The No.1 Document is released annually and outlines key policy priorities for the year ahead.
For the twelfth year running, agricultural reform has taken center stage. The reason for this is simple: as one official puts it, “China has to feed about one fifth of world’s population from less than 10 percent of the arable land.”
There are two key issues facing Chinese agriculture. The first is productivity. China hopes to boost output levels and improve the efficiency of agricultural production by modernizing both agricultural methods, and the organization of its agricultural industry. This second point is especially important, since China’s farmland is currently divided in to a huge number of small plots. If the government cannot increase the size of these farms it will struggle to realize economies of scale through mechanization – it is not often cost effective to work small areas with heavy machinery.

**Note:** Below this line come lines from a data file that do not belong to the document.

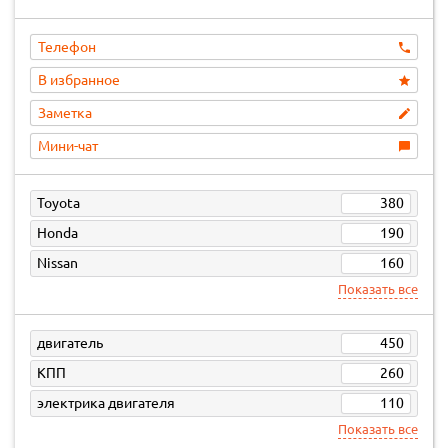
Телефон
В избранное
Заметка
Мини-чат
Toyota
380
Honda
190
Nissan
160
Показать все
двигатель
450
КПП
260
электрика двигателя
110
Показать все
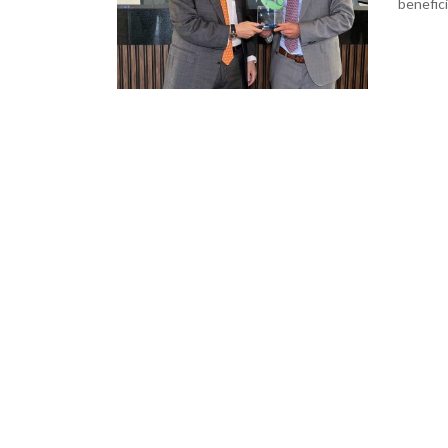
benefici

The second key issue is that of rural development. Whilst boosting productivity, China is hoping to simultaneously raise living standards. This is problematic, since low wages are a key drag on living standards, but wage growth threatens output efficiency. Here the government is banking on measures to improve the diversity and sophistication of rural economies, encouraging farmers to expand in to the tourism industry, and returning rural-urban migrants to apply the skills they’ve learned in China’s urban metropolises to entrepreneurial endeavors in the countryside.
The ultimate success of these policies will depend on their consistent implementation. As is so often the case in Chinese affairs, caution remains the watchword in agricultural reform. 2015’s No.1 Document contains incremental advancements on prior years’ policy, but there is a solid basis for progressive change the Chinese plan. Time will tell whether this plan bears fruit.